How does climate change affect vaccine-preventable disease patterns?

Climate change reshapes patterns of vaccine-preventable diseases by altering the environmental and social contexts that drive transmission. Rising temperatures, changing rainfall, and more frequent extreme weather influence vector range, seasonality, and the resilience of health systems, producing shifts in where and when diseases like dengue, yellow fever, and measles are likely to appear. Evidence from climate and health research underscores these mechanisms and their implications for vaccination strategies. Kristie Ebi, University of Washington, has documented links between warming climates and expanded seasonal windows for vector-borne infections, while Paul R. Epstein, Harvard Medical School, has described how ecosystem changes modify pathogen exposure and human vulnerability.

Environmental drivers

Warming and altered precipitation change mosquito and tick habitats, permitting vectors to colonize higher latitudes and elevations that previously were too cold. This expands the geographic risk for diseases such as dengue and Japanese encephalitis and can lengthen transmission seasons, increasing the number of infectious cycles per year. Changes in humidity and extreme rainfall events also affect breeding sites and pathogen survival. These environmental shifts interact with local ecology and livelihoods; for example, mountain communities and temperate-zone populations with low prior exposure may face new and unexpected outbreaks, complicating vaccine prioritization and coverage.

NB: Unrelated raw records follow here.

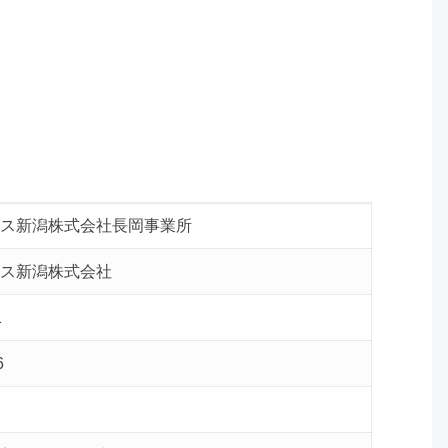
ス新潟株式会社長岡事業所
ス新潟株式会社
1
6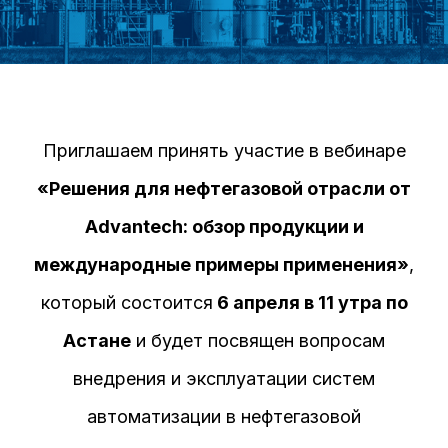
Приглашаем принять участие в вебинаре
«Решения для нефтегазовой отрасли от
Advantech: обзор продукции и
международные примеры применения»
,
который состоится
6 апреля в 11 утра по
Астане
и будет посвящен вопросам
внедрения и эксплуатации систем
автоматизации в нефтегазовой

Health system and social impacts

Extreme weather, flooding, and heatwaves disrupt routine immunization by damaging clinics, interrupting supply chains, and breaking the vaccine cold chain. Displacement of populations after storms or drought increases crowding and reduces access to health services, raising the risk of outbreaks of highly transmissible vaccine-preventable diseases such as measles and poliovirus. Maria Neira, World Health Organization, has emphasized that health services resilience is critical for maintaining vaccination during climate-related emergencies. Social and cultural factors also matter: migration routes, trust in health authorities, and local beliefs shape vaccine uptake, so territorial and community contexts determine real-world risk patterns.

Together, these pathways mean that climate change does not create new vaccine-preventable pathogens but redistributes risk, stresses delivery systems, and alters timing and intensity of outbreaks. Strengthening surveillance, adapting immunization schedules to shifting seasonality, investing in cold-chain resilience, and tailoring outreach to affected communities are essential responses informed by interdisciplinary evidence from climate science and public health. Addressing these challenges requires integrating environmental monitoring with vaccination planning at local and national levels.